* _Prompt_:
The lines below starting at the line containing "Image resolution: width=1140" and ending at the line containing "Image resolution: width=1440 pixels, height=980" are to be repeated exactly, with both ends kept and nothing else added.
*** Opening Raw data ***
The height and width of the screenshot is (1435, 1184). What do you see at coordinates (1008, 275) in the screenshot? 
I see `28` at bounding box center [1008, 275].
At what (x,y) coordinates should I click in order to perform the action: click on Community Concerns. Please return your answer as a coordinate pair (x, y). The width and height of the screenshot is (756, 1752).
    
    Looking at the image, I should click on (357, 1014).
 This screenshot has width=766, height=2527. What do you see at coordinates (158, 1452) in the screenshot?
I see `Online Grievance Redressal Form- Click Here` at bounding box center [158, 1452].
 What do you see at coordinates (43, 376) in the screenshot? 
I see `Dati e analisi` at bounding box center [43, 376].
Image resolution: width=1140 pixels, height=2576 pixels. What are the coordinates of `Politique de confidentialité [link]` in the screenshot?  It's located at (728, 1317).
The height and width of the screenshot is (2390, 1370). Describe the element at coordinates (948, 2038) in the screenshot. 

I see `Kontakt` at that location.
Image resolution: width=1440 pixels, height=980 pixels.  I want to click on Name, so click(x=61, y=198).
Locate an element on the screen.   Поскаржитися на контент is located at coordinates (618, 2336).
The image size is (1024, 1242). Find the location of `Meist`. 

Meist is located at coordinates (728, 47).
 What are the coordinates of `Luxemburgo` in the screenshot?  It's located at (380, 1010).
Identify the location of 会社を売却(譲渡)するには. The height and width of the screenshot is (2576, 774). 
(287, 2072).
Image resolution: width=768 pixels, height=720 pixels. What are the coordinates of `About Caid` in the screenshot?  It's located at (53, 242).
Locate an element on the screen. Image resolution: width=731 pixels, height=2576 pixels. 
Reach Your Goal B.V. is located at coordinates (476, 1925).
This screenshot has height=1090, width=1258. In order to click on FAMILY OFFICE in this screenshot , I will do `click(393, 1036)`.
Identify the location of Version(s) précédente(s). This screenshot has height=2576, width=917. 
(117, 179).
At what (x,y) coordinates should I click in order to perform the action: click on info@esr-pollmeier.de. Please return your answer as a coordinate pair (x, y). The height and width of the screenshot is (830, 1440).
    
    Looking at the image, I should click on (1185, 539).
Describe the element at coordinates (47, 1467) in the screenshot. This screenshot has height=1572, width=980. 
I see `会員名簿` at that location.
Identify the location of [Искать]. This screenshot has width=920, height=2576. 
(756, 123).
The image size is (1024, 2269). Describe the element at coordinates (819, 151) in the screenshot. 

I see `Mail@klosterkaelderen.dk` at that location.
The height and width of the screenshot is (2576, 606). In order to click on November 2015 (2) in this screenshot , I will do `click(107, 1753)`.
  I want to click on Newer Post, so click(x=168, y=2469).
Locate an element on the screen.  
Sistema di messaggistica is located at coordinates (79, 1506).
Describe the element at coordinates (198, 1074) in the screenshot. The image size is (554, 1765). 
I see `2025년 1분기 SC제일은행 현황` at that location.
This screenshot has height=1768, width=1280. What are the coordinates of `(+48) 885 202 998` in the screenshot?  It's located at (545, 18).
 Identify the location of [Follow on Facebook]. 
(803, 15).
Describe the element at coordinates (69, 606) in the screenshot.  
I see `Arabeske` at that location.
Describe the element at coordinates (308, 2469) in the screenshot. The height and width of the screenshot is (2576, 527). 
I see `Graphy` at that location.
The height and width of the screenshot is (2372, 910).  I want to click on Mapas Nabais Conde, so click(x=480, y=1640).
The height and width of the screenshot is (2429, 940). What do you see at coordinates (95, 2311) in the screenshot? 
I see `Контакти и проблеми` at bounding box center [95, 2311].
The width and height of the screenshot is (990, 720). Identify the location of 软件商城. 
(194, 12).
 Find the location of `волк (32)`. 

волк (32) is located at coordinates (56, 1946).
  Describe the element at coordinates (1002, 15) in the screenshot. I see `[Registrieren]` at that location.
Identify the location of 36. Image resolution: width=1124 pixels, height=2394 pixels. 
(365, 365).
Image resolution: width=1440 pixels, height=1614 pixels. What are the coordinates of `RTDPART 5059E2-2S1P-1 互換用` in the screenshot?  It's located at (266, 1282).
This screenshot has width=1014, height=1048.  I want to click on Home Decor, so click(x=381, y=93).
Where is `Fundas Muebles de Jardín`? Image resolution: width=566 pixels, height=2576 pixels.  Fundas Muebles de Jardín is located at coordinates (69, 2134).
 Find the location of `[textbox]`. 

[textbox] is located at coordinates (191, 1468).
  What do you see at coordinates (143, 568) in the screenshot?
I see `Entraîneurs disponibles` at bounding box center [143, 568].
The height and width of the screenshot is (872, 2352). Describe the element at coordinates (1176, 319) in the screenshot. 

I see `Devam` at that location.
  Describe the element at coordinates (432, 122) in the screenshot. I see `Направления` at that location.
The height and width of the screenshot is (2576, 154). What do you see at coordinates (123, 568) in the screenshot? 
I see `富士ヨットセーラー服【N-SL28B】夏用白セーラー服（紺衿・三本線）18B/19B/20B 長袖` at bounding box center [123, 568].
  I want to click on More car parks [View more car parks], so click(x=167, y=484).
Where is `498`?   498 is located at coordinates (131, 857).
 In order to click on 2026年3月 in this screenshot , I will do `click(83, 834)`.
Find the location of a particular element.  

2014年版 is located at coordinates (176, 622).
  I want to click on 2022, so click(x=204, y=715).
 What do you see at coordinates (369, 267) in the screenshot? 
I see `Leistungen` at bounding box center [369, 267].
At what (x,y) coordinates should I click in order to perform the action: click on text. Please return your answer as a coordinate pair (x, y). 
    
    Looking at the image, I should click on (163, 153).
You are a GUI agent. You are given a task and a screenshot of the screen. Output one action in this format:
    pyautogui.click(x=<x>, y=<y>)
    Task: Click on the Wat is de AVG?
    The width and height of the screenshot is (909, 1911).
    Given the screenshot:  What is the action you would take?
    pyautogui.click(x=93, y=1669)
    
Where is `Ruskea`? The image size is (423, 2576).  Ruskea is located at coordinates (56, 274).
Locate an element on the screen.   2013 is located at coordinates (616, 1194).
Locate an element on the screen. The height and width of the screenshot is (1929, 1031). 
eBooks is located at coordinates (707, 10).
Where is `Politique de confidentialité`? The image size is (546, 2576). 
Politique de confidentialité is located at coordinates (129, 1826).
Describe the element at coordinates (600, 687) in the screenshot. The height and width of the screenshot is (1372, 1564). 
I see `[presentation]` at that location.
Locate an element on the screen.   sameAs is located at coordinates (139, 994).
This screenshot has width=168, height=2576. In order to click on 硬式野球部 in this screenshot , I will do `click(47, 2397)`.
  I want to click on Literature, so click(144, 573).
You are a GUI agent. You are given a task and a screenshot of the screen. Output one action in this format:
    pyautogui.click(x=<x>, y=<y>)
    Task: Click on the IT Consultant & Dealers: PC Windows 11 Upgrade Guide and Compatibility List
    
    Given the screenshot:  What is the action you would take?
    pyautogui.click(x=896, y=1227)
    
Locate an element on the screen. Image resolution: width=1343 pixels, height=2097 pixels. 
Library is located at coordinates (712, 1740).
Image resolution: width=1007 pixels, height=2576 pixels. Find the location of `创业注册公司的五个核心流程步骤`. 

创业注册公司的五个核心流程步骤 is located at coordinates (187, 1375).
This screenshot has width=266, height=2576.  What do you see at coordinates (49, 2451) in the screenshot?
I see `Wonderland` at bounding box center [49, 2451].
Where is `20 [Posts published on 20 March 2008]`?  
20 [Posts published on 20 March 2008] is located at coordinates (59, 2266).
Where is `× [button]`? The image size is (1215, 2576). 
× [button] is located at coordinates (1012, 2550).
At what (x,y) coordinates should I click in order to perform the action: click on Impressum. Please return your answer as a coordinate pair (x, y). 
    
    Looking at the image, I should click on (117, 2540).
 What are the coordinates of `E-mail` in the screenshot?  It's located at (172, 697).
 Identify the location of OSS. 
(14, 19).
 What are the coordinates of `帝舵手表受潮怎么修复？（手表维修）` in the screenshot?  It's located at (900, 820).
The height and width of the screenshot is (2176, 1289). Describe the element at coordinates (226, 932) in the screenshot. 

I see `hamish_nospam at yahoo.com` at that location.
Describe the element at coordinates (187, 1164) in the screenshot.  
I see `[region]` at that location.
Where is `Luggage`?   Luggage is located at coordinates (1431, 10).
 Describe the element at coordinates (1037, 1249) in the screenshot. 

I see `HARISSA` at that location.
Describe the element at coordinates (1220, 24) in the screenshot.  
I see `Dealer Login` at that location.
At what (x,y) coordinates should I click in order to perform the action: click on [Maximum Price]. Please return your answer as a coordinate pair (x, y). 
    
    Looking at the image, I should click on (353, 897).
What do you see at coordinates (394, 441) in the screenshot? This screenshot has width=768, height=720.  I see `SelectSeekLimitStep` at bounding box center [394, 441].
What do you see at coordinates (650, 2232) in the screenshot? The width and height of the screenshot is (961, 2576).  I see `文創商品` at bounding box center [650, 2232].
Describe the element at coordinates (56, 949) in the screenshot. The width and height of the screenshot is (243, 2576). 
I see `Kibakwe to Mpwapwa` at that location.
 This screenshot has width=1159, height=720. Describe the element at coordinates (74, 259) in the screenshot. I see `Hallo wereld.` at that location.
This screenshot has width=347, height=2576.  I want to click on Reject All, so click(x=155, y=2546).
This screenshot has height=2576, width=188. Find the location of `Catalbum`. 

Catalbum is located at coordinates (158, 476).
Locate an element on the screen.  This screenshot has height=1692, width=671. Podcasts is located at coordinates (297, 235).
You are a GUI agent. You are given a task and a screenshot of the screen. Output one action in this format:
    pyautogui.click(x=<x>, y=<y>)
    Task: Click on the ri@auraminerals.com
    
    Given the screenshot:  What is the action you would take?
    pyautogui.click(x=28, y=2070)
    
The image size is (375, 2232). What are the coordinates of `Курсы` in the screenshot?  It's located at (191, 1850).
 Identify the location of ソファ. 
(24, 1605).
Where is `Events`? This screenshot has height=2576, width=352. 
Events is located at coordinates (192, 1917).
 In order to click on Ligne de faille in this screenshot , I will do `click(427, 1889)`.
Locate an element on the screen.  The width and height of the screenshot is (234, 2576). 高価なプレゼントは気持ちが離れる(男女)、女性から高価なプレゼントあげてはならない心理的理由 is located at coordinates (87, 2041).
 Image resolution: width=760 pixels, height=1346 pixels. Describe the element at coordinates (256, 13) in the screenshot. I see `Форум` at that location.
*** Closing Raw data ***
* _Response below_:
Image resolution: width=1140 pixels, height=2576 pixels. What are the coordinates of `Politique de confidentialité [link]` in the screenshot?  It's located at (728, 1317).
The height and width of the screenshot is (2390, 1370). Describe the element at coordinates (948, 2038) in the screenshot. 

I see `Kontakt` at that location.
Image resolution: width=1440 pixels, height=980 pixels.  I want to click on Name, so click(x=61, y=198).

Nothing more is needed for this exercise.